Japan’s stock exchanges ended mixed for the week. The Nikkei 225 Index dipped 1.09% and the broader TOPIX Index advanced 0.17%. On the coronavirus front, the government placed three prefectures under quasi-states of emergency due to rising COVID-19 cases. Restrictions were returned for the first time since September 2021. Regarding monetary policy tightening by the Federal Reserve, worries about more aggressive measures announced by the Fed weighed down the prices of technology and other growth stocks. The yield on the Japanese 10-year government bond climbed to 0.14% from 0.07% at the close of the week earlier. This tracked the general rise in bond yields, holding around the high levels seen in April 2021. The yen weakened against the dollar to approximately JPY115.83 from the previous week’s close at JPY 115.11. Continuing weakness in the yen due mainly to the divergent monetary policy stance of the Bank of Japan compelled the Japanese Finance Minister to underscore the need for currency stability and the careful tracking of market movements that impact the economy.

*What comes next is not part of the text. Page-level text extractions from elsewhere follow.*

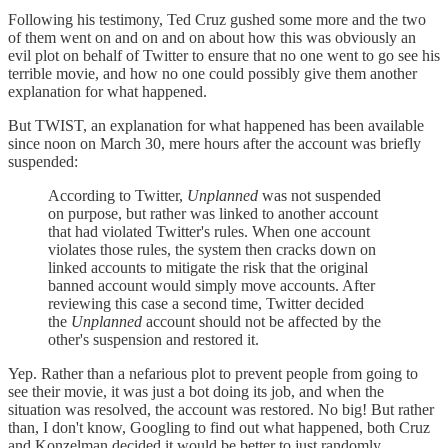
Following his testimony, Ted Cruz gushed some more and the two
of them went on and on and on about how this was obviously an
evil plot on behalf of Twitter to ensure that no one went to go see his
terrible movie, and how no one could possibly give them another
explanation for what happened.
But TWIST, an explanation for what happened has been available
since noon on March 30, mere hours after the account was briefly
suspended:
According to Twitter,
Unplanned
was not suspended
on purpose, but rather was linked to another account
that had violated Twitter's rules. When one account
violates those rules, the system then cracks down on
linked accounts to mitigate the risk that the original
banned account would simply move accounts. After
reviewing this case a second time, Twitter decided
the
Unplanned
account should not be affected by the
other's suspension and restored it.
Yep. Rather than a nefarious plot to prevent people from going to
see their movie, it was just a bot doing its job, and when the
situation was resolved, the account was restored. No big! But rather
than, I don't know, Googling to find out what happened, both Cruz
and Konzelman decided it would be better to just randomly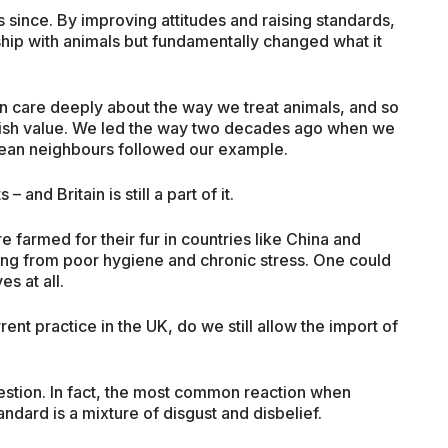
 since. By improving attitudes and raising standards,
hip with animals but fundamentally changed what it
n care deeply about the way we treat animals, and so
ritish value. We led the way two decades ago when we
ean neighbours followed our example.
 and Britain is still a part of it.
e farmed for their fur in countries like China and
ering from poor hygiene and chronic stress. One could
es at all.
ent practice in the UK, do we still allow the import of
uestion. In fact, the most common reaction when
dard is a mixture of disgust and disbelief.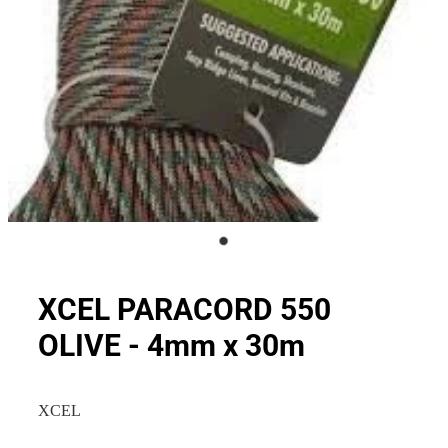
XCEL PARACORD 550
OLIVE - 4mm x 30m
XCEL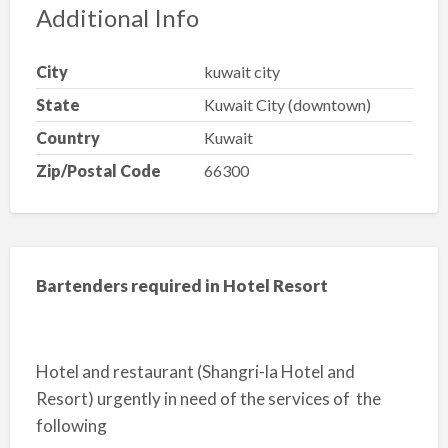
Additional Info
City
kuwait city
State
Kuwait City (downtown)
Country
Kuwait
Zip/Postal Code
66300
Bartenders required in Hotel Resort
Hotel and restaurant (Shangri-la Hotel and
Resort) urgently in need of the services of the
following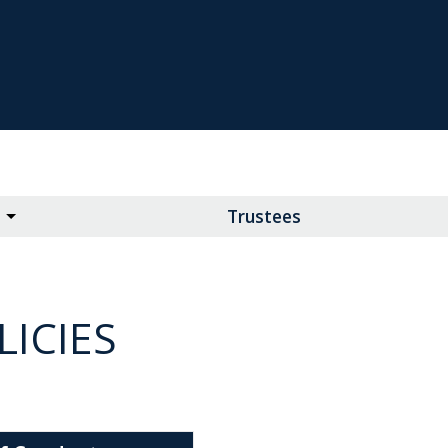
Trustees
ICIES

In China, stocks ended lower for the week, with the CSI 300 Index descending 2.3% and the Shanghai Composite Index losing 1.7%. Causes may be traced mainly to the turmoil in the property sector and the more restrictive measures announced by the Federal Reserve in the middle of the week. The yield on China’s 10-year government bonds climbed to 2.837% from the 2.793% one week earlier, as investors factored in a reduced yield premium between China and the U.S. In currencies, the yuan weakened against the dollar in its largest weekly drop since the middle of September, reflecting the anticipated U.S. monetary tightening. The Chinese currency fell to a three-week low of 6.3832 against the U.S. dollar before it recovered to 6.376.
The Week Ahead
The PMI index and hourly earnings growth are among the important economic data to be released in the coming week.
Key Topics to Watch
- Wholesale inventories (revision)
- NFIB small-business index
- Consumer price index
- Core CPI
- Federal budget
- Beige book
- Initial jobless claims (regular state program)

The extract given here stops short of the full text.